INFORMATION SHOWN START
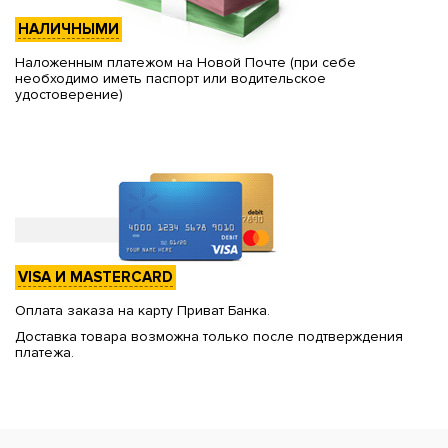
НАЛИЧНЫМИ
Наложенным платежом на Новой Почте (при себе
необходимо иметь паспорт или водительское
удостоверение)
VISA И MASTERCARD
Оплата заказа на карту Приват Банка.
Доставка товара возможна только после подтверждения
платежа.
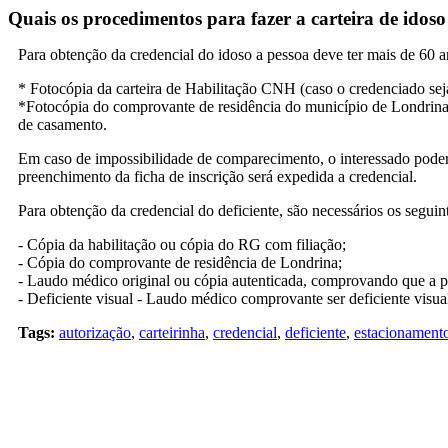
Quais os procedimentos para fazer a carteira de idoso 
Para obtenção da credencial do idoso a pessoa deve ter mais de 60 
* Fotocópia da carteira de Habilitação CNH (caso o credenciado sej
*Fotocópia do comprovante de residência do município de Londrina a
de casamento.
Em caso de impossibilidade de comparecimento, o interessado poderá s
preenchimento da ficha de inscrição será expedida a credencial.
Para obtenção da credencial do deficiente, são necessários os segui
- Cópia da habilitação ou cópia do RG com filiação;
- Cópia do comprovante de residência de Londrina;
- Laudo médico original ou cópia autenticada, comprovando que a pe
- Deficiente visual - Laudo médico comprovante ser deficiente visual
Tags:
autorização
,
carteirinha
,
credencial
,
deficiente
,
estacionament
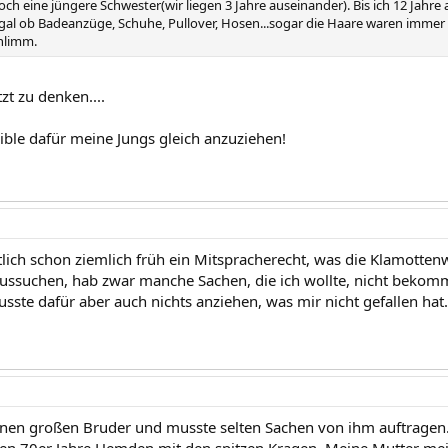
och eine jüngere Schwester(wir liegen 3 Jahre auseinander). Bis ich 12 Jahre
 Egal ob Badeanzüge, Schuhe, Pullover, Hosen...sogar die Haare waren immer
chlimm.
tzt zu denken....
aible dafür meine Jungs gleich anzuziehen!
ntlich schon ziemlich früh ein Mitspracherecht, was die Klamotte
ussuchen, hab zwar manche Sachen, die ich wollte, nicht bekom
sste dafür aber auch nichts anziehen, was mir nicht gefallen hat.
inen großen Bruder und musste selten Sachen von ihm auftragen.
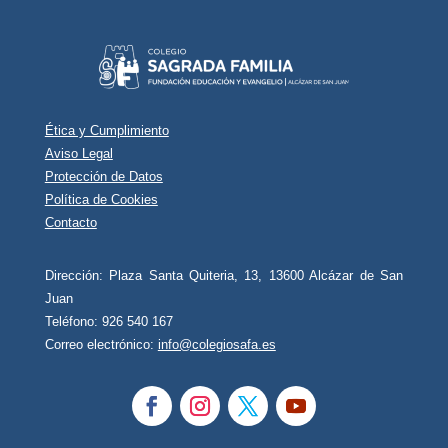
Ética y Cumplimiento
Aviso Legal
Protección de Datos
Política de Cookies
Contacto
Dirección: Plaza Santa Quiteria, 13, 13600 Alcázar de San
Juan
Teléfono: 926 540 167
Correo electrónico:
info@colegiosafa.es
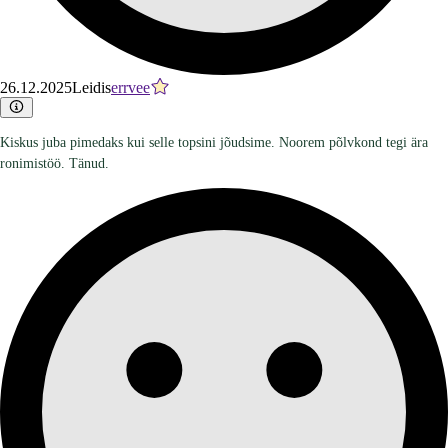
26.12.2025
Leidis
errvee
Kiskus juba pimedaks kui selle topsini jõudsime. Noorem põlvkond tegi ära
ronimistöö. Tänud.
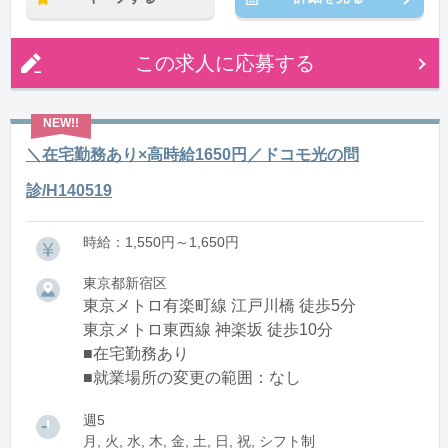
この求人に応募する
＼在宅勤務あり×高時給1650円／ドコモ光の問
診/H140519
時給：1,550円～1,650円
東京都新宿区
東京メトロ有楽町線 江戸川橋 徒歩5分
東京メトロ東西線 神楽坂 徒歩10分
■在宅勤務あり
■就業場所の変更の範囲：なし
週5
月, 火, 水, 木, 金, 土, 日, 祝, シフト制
INFORMATION SHOWN END
TASK GOAL. The range to set down runs from the line containing "preenchimento da ficha" through the final line of the data, both ends included; give it exactly and drop the pictures.

SOLUTION.
preenchimento da ficha de inscrição será expedida a credencial.
Para obtenção da credencial do deficiente, são necessários os segui
- Cópia da habilitação ou cópia do RG com filiação;
- Cópia do comprovante de residência de Londrina;
- Laudo médico original ou cópia autenticada, comprovando que a pe
- Deficiente visual - Laudo médico comprovante ser deficiente visual
Tags:
autorização
,
carteirinha
,
credencial
,
deficiente
,
estacionament
och eine jüngere Schwester(wir liegen 3 Jahre auseinander). Bis ich 12 Jahre
 Egal ob Badeanzüge, Schuhe, Pullover, Hosen...sogar die Haare waren immer
chlimm.
tzt zu denken....
aible dafür meine Jungs gleich anzuziehen!
ntlich schon ziemlich früh ein Mitspracherecht, was die Klamotte
ussuchen, hab zwar manche Sachen, die ich wollte, nicht bekom
sste dafür aber auch nichts anziehen, was mir nicht gefallen hat.
inen großen Bruder und musste selten Sachen von ihm auftragen.
Ética y Cumplimiento
Aviso Legal
Protección de Datos
Política de Cookies
Contacto
Dirección: Plaza Santa Quiteria, 13, 13600 Alcázar de San
Juan
Teléfono: 926 540 167
Correo electrónico:
info@colegiosafa.es
26.12.2025
Leidis
errvee
Kiskus juba pimedaks kui selle topsini jõudsime. Noorem põlvkond tegi ära
ronimistöö. Tänud.
この求人に応募する
＼在宅勤務あり×高時給1650円／ドコモ光の問
診/H140519
時給：1,550円～1,650円
東京都新宿区
東京メトロ有楽町線 江戸川橋 徒歩5分
東京メトロ東西線 神楽坂 徒歩10分
■在宅勤務あり
■就業場所の変更の範囲：なし
週5
月, 火, 水, 木, 金, 土, 日, 祝, シフト制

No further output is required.